Les correspondances sont en effet, avec les remake et les épiphanies évoquées, des traits remarquables de cette exposition. Des analogies, des similitudes mettent en relation des œuvres en elles, mais encore et plus spécifiques de cette exposition sont les liens nés de nouveaux objets, des aquariums de taille moyenne dans lesquels sont immergés des fragments de roche, des ruines, de petits animaux : poissons, crustacés, bernard-l’hermite, micro organismes prenant la couleur du milieu. Ces objets énigmatiques répétitifs, qui balisent l’espace de l’exposition, introduisent un milieu marin et des organismes vivants et primitifs de façon inattendue. Ils installent un nouvel univers d’eau, de sédiments et de vie, moins fictif, moins narratif et plus physique. Ils contribuent à ouvrir et enrichir le bestiaire jusque là essentiellement iconique de l’artiste ( dans la mesure où leur référent est souvent dans les contes et les fables) d’une dimension moins humaine, moins familière, moins songeuse et plus cosmique et tellurique.

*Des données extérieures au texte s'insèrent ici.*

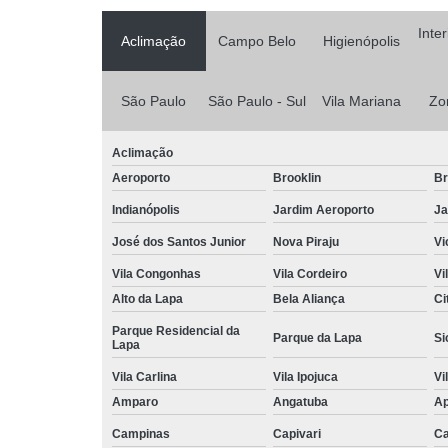
Inte
Aclimação
Campo Belo
Higienópolis
São Paulo
São Paulo - Sul
Vila Mariana
Zo
Aclimação
Aeroporto
Brooklin
Br
Indianópolis
Jardim Aeroporto
Ja
José dos Santos Junior
Nova Piraju
Vi
Vila Congonhas
Vila Cordeiro
Vi
Alto da Lapa
Bela Aliança
Ci
Parque Residencial da
Parque da Lapa
Si
Lapa
Vila Carlina
Vila Ipojuca
Vi
Amparo
Angatuba
Ap
Campinas
Capivari
Ca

Du reste les titres qui passent du « dream » ( this is not a time for dreaming) au « dram » ( zoodram parfois écrit drama), du rêve et de la fiction au vivant marin, enregistrent cette transformation. Déjà au seuil de l’exposition, des monolithes ( grès ou granit) de Parvine Curie, marquent un changement de cap, insistent sur la matière, mais matière en ruine qui s’effrite, retourne à l’état sable ; ensuite la salle suivante nous introduit aux changements d’état de la matière :liquide, solide, gazeux ( eau, glace, vapeur). Cet espace des trois états communique avec l’installation présentée à Kassel qui agrège sculpture humaine et sculpture naturelle, de la ruche.

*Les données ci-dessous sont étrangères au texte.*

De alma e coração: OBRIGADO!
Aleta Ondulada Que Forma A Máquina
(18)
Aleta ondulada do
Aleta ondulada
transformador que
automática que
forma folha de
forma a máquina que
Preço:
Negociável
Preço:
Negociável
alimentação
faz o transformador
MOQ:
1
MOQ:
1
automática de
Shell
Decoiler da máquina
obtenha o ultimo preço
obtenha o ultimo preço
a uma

Diverses strates du travail artistique, diverses couches du vivant, diverses sources de la pensée sont réunies et entremêlées de sorte à fournir non pas une coupe de la production artistique de P.Huyghe mais plutôt un ensemble présent constitué de ces sédiments et mis en mouvement par des êtres diaphanes. Ensemble divers que l’artiste a voulu faire aussi coïncider avec des éléments de sa biographie : le 1% de son collège à l’entrée, des sons d’enfance, des photos de vacances, la création d’une association des temps libres, un projet d’école temporaire… jusqu’à ce texte punaisé sur un mur, écrit le soir du vernissage en présence des invités qu’il regarde en même temps que l’exposition, mise en mouvement par les visiteurs et quelques fantômes. L’artiste se met en scène dans sa propre exposition ? Performance, posture, présence distance, proximité éloignement ? Extra-territorialité de l’artiste, actualité de l’artiste, outre ses œuvres.